Serving Clovis, Portales and the Surrounding Communities

Party registration affects the way we live

Grant McGee: Local columnist

Over at the Curry County Courthouse, in County Clerk Mario Trujillo’s office, which political party do the records show you’re registered with?

This hot race that’s going on for the district attorney’s job with people switching parties so they can vote in the race got me thinking and reminiscing.

I registered as a Socialist once.

Now, now, now, don’t get your dander up. If you study American history, you’ll see a Socialist on the ballot during the presidential elections from 1900 to 1920. Just look up the story of Eugene V. Debs.

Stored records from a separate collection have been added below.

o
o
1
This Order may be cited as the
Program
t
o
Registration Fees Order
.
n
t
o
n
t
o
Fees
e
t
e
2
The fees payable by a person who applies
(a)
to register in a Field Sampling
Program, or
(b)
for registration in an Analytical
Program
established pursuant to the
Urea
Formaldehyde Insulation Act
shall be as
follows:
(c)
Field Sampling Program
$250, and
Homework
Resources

Anyway, I was living in West Virginia. I hadn’t been out of college very long and I was kind of disillusioned about a few things.

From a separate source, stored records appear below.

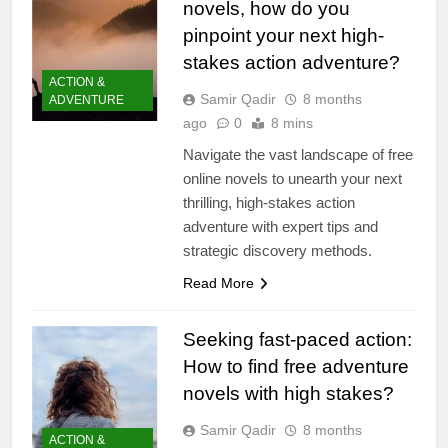
novels, how do you
pinpoint your next high-
stakes action adventure?
ACTION &
Samir Qadir
8 months
ADVENTURE
ago
0
8 mins
Navigate the vast landscape of free
online novels to unearth your next
thrilling, high-stakes action
adventure with expert tips and
strategic discovery methods.
Read More
Seeking fast-paced action:
How to find free adventure
novels with high stakes?
Samir Qadir
8 months
ACTION &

Of course being a Socialist during the time when President Ronald Reagan referred to the Union of Soviet Socialist Republics as the “evil empire,” during one of the more tense times of the Cold War, probably wasn’t a good idea.

But hey, I was banking on the idea that America is “land of the free” and that we pride ourselves in our philosophy of free speech.

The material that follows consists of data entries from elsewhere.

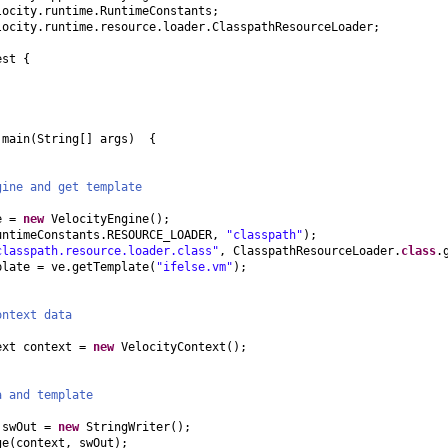
locity.runtime.RuntimeConstants;
locity.runtime.resource.loader.ClasspathResourceLoader;
est
{
d
main
(
String
[]
args
) {
gine and get template
ve =
new
VelocityEngine
()
;
untimeConstants.RESOURCE_LOADER,
"classpath"
)
;
classpath.resource.loader.class"
, ClasspathResourceLoader.
class
.
plate = ve.getTemplate
(
"ifelse.vm"
)
;
ontext data
ext context =
new
VelocityContext
()
;
a and template
 swOut =
new
StringWriter
()
;
ge
(
context, swOut
)
;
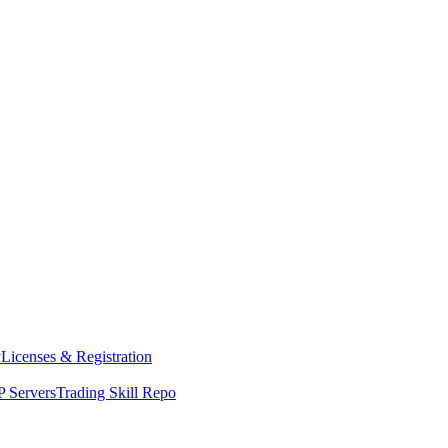
y
Licenses & Registration
 Servers
Trading Skill Repo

I signed up for the party paper and got a little freaked out when the first issue came addressed to “Comrade Grant McGee.”

Maybe a month after I registered as a Socialist my mail started coming to me already opened. Well, OK, not all of it, but enough to make me wonder what was going on.

I marched down to the local post office, probably about as big as the one at St. Vrain.

“My mail is being opened by the government,” I said with all the self-righteous, testosterone- and vinegar-induced indignation I could muster at 20-something.

The guy behind the counter looked over the top of his glasses at me.

“Really,” he said.

“Yeah, and I think it’s because I registered as a Socialist.”

I think he tried to keep from laughing out loud.

“Um, there’s been a problem with the mail coming out of our processing center,” he said. “A lot of people’s mail is getting damaged.”

Then I tried to vote in a primary. Though there were no Socialists on the ballot there were some other folks I wanted to vote for.

“You can’t vote, you’re registered as a Socialist,” said the lady behind the desk after she looked up my name.

“What? What?” I said (again) with all the self-righteous, testosterone- and vinegar-induced 20-something indignation I could muster. “This is a right-wing conspiracy!”

The lady leaned back in her chair.

“You didn’t grow up around here, did you,” she said. “You can’t vote in the primary because there are no Socialist candidates. If there were any Socialist candidates, we’d let you vote all you want one time.”

“Oh.”

Not long after that I went down to the county courthouse and changed my registration to one of the more mainstream American political parties.

Not long after that my mail stopped coming to me damaged.

I guess they fixed the machine at the central processing center.